我没什么事的,这一次,我还是有把握的,只不过,我这个人做事,总想着万无一失,所以,才让你去了那里,暂且避避。
    真的吗?
    真的。
    陈子惠点头,可她几乎是在转瞬间,就捕捉到了陈子惠刻意躲避的眼神。
    胡说!你都不敢看我,你说,你要是遇到什么不测
    不大可能,若是真的遇到了,你要帮我完成我的愿望,这辈子,到了现在,我也就有这么一个愿望。
    什么愿望?
    韩昭昭望向山坡下楚王的军队,基本上摆出了阵型,也算是被整肃得差不多了,一会儿,骂阵过后,就要正式开打了。
    忽然,手被陈子惠握住,握得紧紧地,低头一看,是他的手掌大,完全把她的手包住了,就如同在寒冷的风雨夜,忽然找到了一个避风的房子,在里面烧上柴,感受到了无尽的温暖。
    她微微仰头,看到在疾走当中的陈子惠的面容,一身英气,眉若刀裁,目似点漆。
    恍惚之中,陈子惠没有回答,于是,她又问了一遍:所以,你要对我说的,是什么愿望?
    我唯一的愿望,便是希望你安康,无论我在何处。
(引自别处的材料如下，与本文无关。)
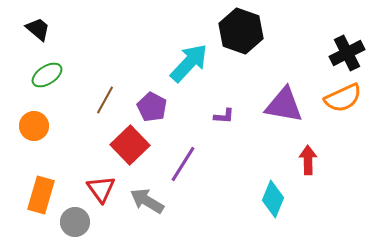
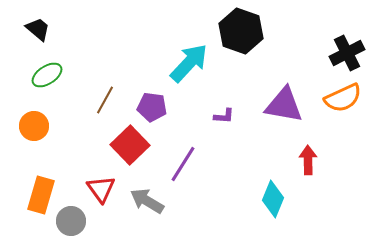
purple pentagon: rotated 20 degrees counterclockwise
gray circle: moved 4 px left, 1 px up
满足我的愿望,好不好?
    忽然,韩昭昭的眼眶有些湿润,强力抑制住将要溢出的泪花。
    好,我满足你,你的愿望我会满足的。见到情形不好,我便走,好好保全自己。
    她说完这话,陈子惠笑了,拉过她的手,放在自己唇边,轻轻地口勿了下。
    随即,丢下她的手,义无反顾地回头,向战场走去。
    他想,若是自己再不回头,怕是要浸在她的身边,再不舍得了离开了。
    本来,再活了这么一辈子,他想弥补二人前世的遗憾,想要太平盛世,想要她一辈子平安喜乐,奈何,还是走到了这一步,当真是世事难料。
    你要保住啊,小心谨慎些。
    韩昭昭的声音顺着穿过山谷的风传来。
    他回头,高声答了一句:我会的,你放心。
    再想寻找韩昭昭的身影时,发现已经是寻不到了,她的身影早已隐没在两个山坡之间了。
    此时,楚王的军队已经整好了,就等着下一步骂阵。
    骂阵是在前朝之前就已经有的传统,存在于中原军队交战之时,与匈奴交战之时也有。
    是在两军交战之前叫骂,为了削弱对方的士气,骂得越难听,让对方感觉越难以忍受越好。
    有时候,两军之间,尤其是在中原与匈奴当中,互相听不懂对方的话,一时间,热闹比菜市场更甚,便是冲着谁的嗓门大,谁胜。
    而在这双方都互相听得懂对方的话时,就不一样了,用过的,没用过的,各种脏话轮番上阵,有过的事情,没有过的事情,各种丑事轮番轰炸,谁能狠狠地恶心到对方,谁就胜了。
    而这一次,陈子惠决定不为此,他要反其道而行之,在敌方情绪激动的时候,用理智的话点醒他们。
    而这,也是他把这次战争反败为胜的重要时候。
    骂战首先从楚王那边开始的。
    一群人还算是井然有序地站出来,对着站在山坡上的军队便是一顿骂,用语粗俗而恶毒。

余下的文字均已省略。